=== Directions ===
Take the entries below and print, exactly, the stretch from the line containing "Before the war, families" through the line containing "inflicted by the", both included.

=== Available data ===
········
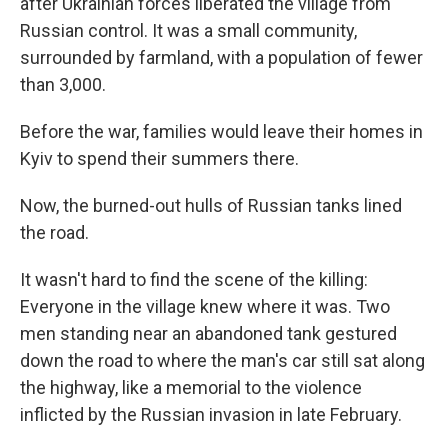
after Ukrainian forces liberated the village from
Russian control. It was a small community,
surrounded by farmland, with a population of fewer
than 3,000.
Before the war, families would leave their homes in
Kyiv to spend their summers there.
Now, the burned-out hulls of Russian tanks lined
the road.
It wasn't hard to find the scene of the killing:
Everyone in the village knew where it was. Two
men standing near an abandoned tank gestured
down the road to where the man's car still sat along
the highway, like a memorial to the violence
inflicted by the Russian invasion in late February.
········
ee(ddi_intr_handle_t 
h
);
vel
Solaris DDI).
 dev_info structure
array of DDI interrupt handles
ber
········
=== Answer to the exercise ===
Before the war, families would leave their homes in
Kyiv to spend their summers there.
Now, the burned-out hulls of Russian tanks lined
the road.
It wasn't hard to find the scene of the killing:
Everyone in the village knew where it was. Two
men standing near an abandoned tank gestured
down the road to where the man's car still sat along
the highway, like a memorial to the violence
inflicted by the Russian invasion in late February.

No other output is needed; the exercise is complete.